El quinto y último intento de acabar conmigo que tuvo “la dama de la guadaña” fue cuando más relajada me encontraba paseando a mi perro al atardecer, sin prisa, sin aglomeraciones de gente, respirando el olor a salitre… Demasiado bucólico para ser cierto, de modo que la algarabía festiva amparada en la nocturnidad no tardó en hacerse visible. Labios y mentones al descubierto en un hervidero de virus dándose el festín comentaban que nos están arrebatando la libertad al obligarnos a poner mascarilla, que el Gobierno nos engaña exagerando una epidemia que en verdad no es para tanto, que nos secuestraron en casa coartando nuestros derechos, que habría que salir a tirar piedras a los gobernantes. Y otra vez en la historia confundimos las prioridades creyéndonos la leyenda de la libertad obscena del valiente.

Sinceramente, me preocupa mucho más llamar setenta y seis veces al centro de salud sin que me respondan, hacer consultas telefónicas al médico y conseguir una receta de antibióticos sin que ningún facultativo me haya examinado, o hacer cola en la sucursal bancaria como ovejas en un rebaño apelotonadas a la puerta. Todo esto sí que es para arrojar piedras si pensamos que en la cafetería es la misma persona la que te atiende que la que desinfecta las sillas y las mesas. No se puede cargar otra vez más el peso de la pandemia sobre los mismos, no es justo. Y cuando la curva de estrés está en su punto álgido, es cuando al director del Centro de Coordinación de Alertas y Emergencias Sanitarias se le ocurre públicamente justificar que viajó fuera de España porque estaba saturado. Ponerse en los zapatos de otro es muy difícil, ahora bien, si a todos los que no cesamos la actividad laboral desde el inicio del estado de alarma, si a todos los cajeros que cobraron a cientos de personas al día sin ningún tipo de protección cuando esta pesadilla apareció y a cualquiera que se queje de bloqueo mental se le ocurriera hacer un viaje para desestresarse, ¿de qué servirían las recomendaciones? El confinamiento no se vivió igual en un chalet que en una habitación compartida de un piso de Madrid con vistas a patio interior, aunque las infantas nos enviaran un mensaje de ánimo desde su jardín. “Haz lo que yo te diga y no lo que yo haga”, refranero que tanto nos ha enseñado.

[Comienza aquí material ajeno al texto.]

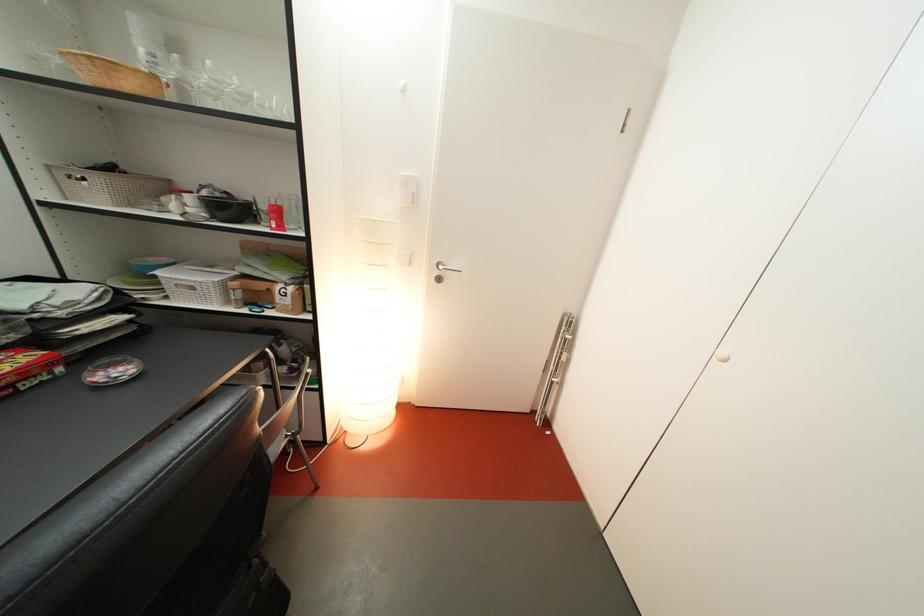 At what (x,y) coordinates should I click in order to perform the action: click on wicker basket. Please return your answer as a coordinate pair (x, y). Looking at the image, I should click on (106, 185). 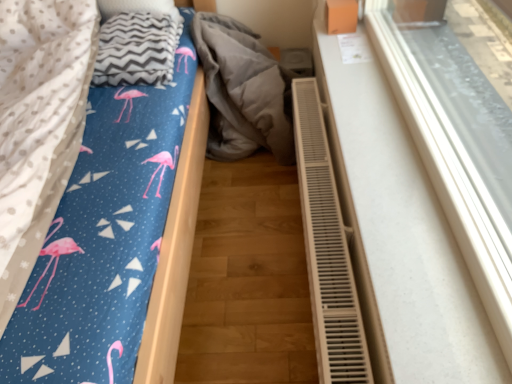 This screenshot has height=384, width=512. Identify the location of vacant space in white plastic radiator at right (from a real-world perspective). (393, 138). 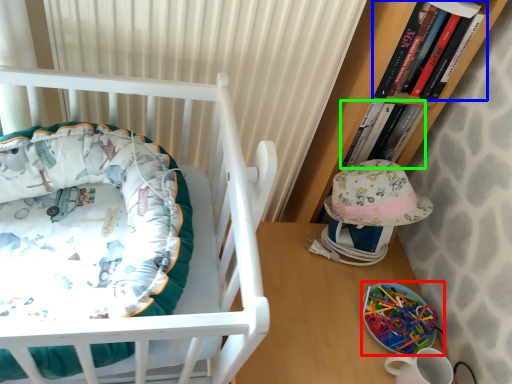 Question: Which object is positioned closest to equipment (highlighted by a red box)? Select from book (highlighted by a blue box) and book (highlighted by a green box).

Choices:
 (A) book
 (B) book

Answer: (B) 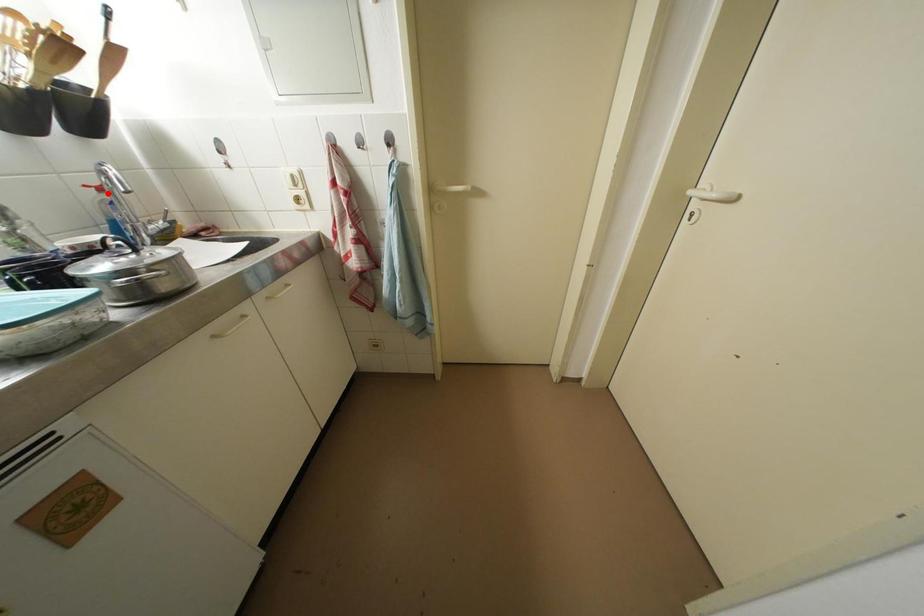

Que nos manipulan, cierto. Que nos mienten, por supuesto. Que la información está controlada y restringida, como siempre. Que el virus existe, preguntémosle a Trump, a Bolsonaro, a Ortega Smith. Que la mascarilla es mala para la piel, ¿alguien lo duda? Que nos puede salvar la vida, vaya usted a saber. Aunque más que tirar piedras hacia alguien quizás deberíamos preocuparnos de no tropezar con las mismas tantas veces.

De todos modos, ni siquiera un gato puede asegurar que tenga siete vidas, por tanto, creo que sería mejor no jugárnosla y acatar las recomendaciones, no vaya a ser que no lleguemos a celebrar las fiestas navideñas. Aunque este año a la Navidad no la salva ni Papá Noel con una máscara de gas soviética.